Greece and Turkey were welcomed by NATO as active members in 1952 and were then bound in a security agreement but the tensions over Cyprus had things go helter skelter.
Greece withdrew armed units from NATO forces in the Southern Mediterranean in 1964 as a result of the Cyprus issue and Turkish threats to invade Cyprus. Later in 1974, Greece left NATO’s military command as a result of Turkish soldiers invading Cyprus. Despite this, the nation reduced its participation in the organisation but did not completely leave it.
Greek Foreign Minister Konstantinos Mitsotakis made comments in 1980 on the possibility of Greece completely leaving the organisation. Greece, however, eventually fully reintegrated with the alliance as a result of diplomatic pressure from the United States. A 2022 poll found that 78% of Greeks wanted to stay in NATO and only 18% wanted to leave, indicating that the alliance is still well-liked by the Greek people.
Moreover, this episode also had the bloc getting disintegrated into two- one of those supporting Greece and the other supporting Turkey. Clearly, the member nations are so involved in the Greco-Turkish rift that they have forgotten their main motive as to why it came into existence.

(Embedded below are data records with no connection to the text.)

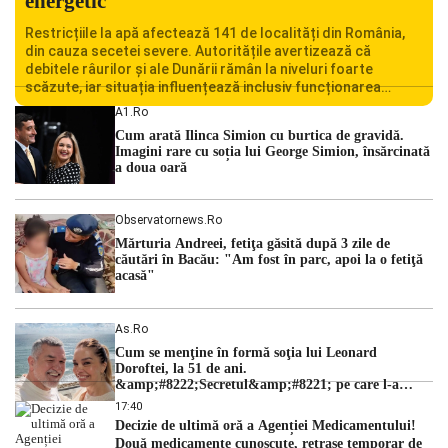
energetic
Restricțiile la apă afectează 141 de localități din România,
din cauza secetei severe. Autoritățile avertizează că
debitele râurilor și ale Dunării rămân la niveluri foarte
scăzute, iar situația influențează inclusiv funcționarea
Centralei Nucleare de la Cernavodă. România se confruntă
A1.ro
cu una dintre cele mai dificile perioade din punct de vedere
Cum arată Ilinca Simion cu burtica de gravidă.
hidrologic din ultimii ani. Lipsa […]
Imagini rare cu soția lui George Simion, însărcinată
a doua oară
Observatornews.ro
Mărturia Andreei, fetiţa găsită după 3 zile de
căutări în Bacău: "Am fost în parc, apoi la o fetiţă
acasă"
As.ro
Cum se menţine în formă soţia lui Leonard
Doroftei, la 51 de ani.
&amp;#8222;Secretul&amp;#8221; pe care l-a
dezvăluit
17:40
Decizie de ultimă oră a Agenției Medicamentului!
Două medicamente cunoscute, retrase temporar de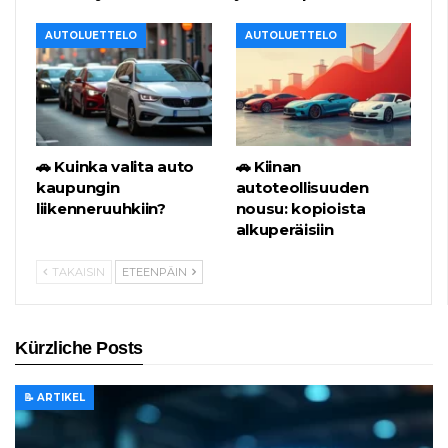
AUTOLUETTELO
AUTOLUETTELO
🚗 Kuinka valita auto
🚗 Kiinan
kaupungin
autoteollisuuden
liikenneruuhkiin?
nousu: kopioista
alkuperäisiin
TAKAISIN
ETEENPÄIN
Kürzliche Posts
📝 ARTIKEL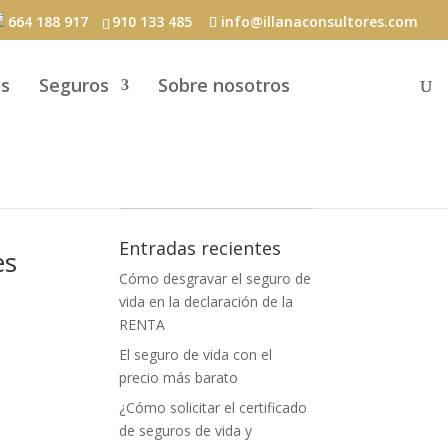
664 188 917
910 133 485
info@illanaconsultores.com
s
Seguros
Sobre nosotros
Entradas recientes
es
Cómo desgravar el seguro de
vida en la declaración de la
RENTA
El seguro de vida con el
precio más barato
¿Cómo solicitar el certificado
de seguros de vida y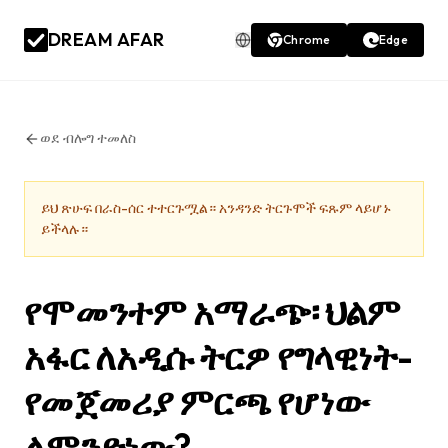
DREAM AFAR
Chrome
Edge
ወደ ብሎግ ተመለስ
ይህ ጽሁፍ በራስ-ሰር ተተርጉሟል። አንዳንድ ትርጉሞች ፍጹም ላይሆኑ
ይችላሉ።
የሞመንተም አማራጭ፡ ህልም
አፋር ለአዲሱ ትርዎ የግላዊነት-
የመጀመሪያ ምርጫ የሆነው
ለምንድነው?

You see, in the years following the Second World War, the North Atlantic Alliance was created. Its goals were to safeguard European peace, foster collaboration among its members, and protect their freedom – all within the framework of fending off the Soviet Union’s danger at the time. Twelve nations from Europe and North America gathered in Washington in 1949 to sign the founding treaty of the Alliance. It binds the Allies to uphold democratic ideals, individual freedom, the rule of law, and peaceful conflict settlement. The treaty, which is significant, establishes the principle of collective defence, which states that an attack against one ally is treated as an attack against all allies.

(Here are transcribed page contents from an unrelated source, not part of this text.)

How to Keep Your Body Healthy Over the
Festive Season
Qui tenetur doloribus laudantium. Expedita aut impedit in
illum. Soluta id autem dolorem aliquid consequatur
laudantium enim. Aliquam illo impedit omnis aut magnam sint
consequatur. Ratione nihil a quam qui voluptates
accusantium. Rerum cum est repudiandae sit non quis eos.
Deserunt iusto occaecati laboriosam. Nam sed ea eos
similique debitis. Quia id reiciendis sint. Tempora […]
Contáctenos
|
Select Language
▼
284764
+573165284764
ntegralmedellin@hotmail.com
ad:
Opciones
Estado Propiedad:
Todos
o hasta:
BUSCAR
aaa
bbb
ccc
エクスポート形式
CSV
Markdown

The North Atlantic Treaty Organization, or NATO, makes sure that the security of its North American and European members is inextricably intertwined. But, it seems that the member nations are now more interested in ensuring the security of just Turkey and Greece who are at a ‘Forever War’.

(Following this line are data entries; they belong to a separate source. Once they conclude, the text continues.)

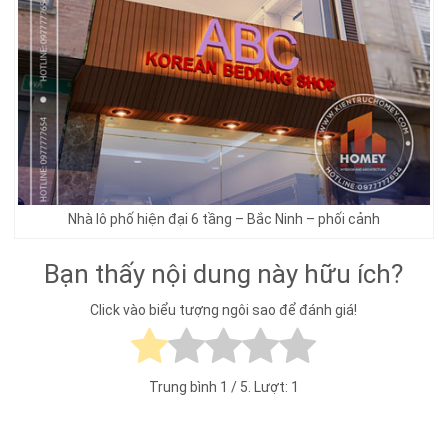
Nhà lô phố hiện đại 6 tầng – Bắc Ninh – phối cảnh
Bạn thấy nội dung này hữu ích?
Click vào biểu tượng ngôi sao để đánh giá!
Trung bình
1
/ 5. Lượt:
1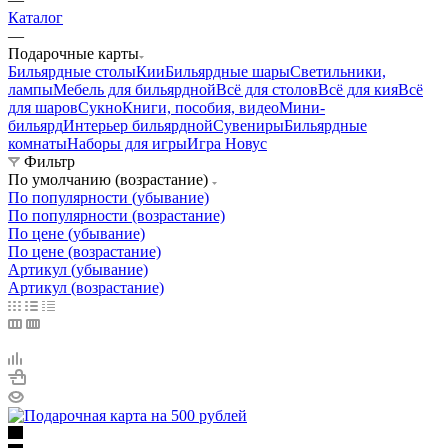
Каталог
—
Подарочные карты
Бильярдные столы
Кии
Бильярдные шары
Светильники,
лампы
Мебель для бильярдной
Всё для столов
Всё для кия
Всё
для шаров
Сукно
Книги, пособия, видео
Мини-
бильярд
Интерьер бильярдной
Сувениры
Бильярдные
комнаты
Наборы для игры
Игра Новус
Фильтр
По умолчанию (возрастание)
По популярности (убывание)
По популярности (возрастание)
По цене (убывание)
По цене (возрастание)
Артикул (убывание)
Артикул (возрастание)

NATO allies Turkey and Greece have been at odds over territorial and airspace claims in and over the Aegean Sea for many years. Even analysts have cautioned several times about the possibility of the present tension affecting NATO business as the longtime adversaries escalate their verbal combat. Both the countries keep on hurling threats and accusations on each other which are signs of raising tension among the NATO allies.
You see, three times in the previous 50 years, Turkey and Greece have been on the verge of war due to long-standing tension. And, this points to serious concerns at a time when Russia is already at war with Ukraine. The recent spat between Turkey and Greece takes place as NATO is focusing on displaying a united front against Russia in the face of its invasion in Ukraine.
Experts are worried that if the tension escalates to the point of hostilities, Russian President Vladimir Putin can take advantage.
“Whatever little cracks can appear in European unity, Putin can make them even larger and in fact split the rock. So, it not only undercuts European unity but also can spill over into NATO councils if one or the other country uses NATO as a weapon to hurt the other,” said Jim Townsend, former U.S. deputy assistant secretary of defence on European and NATO policy.
He warned that those cracks can be exploited by Moscow as winter approaches; Russia has already cut back on its gas exports to Europe.
Now, reducing tensions between Turkey and Greece has become more important than stopping the Russian scare in the region. As united we stand and divided we fall, if NATO divides owing to the ongoing infighting, its biggest threat will come hounding like a serious nightmare.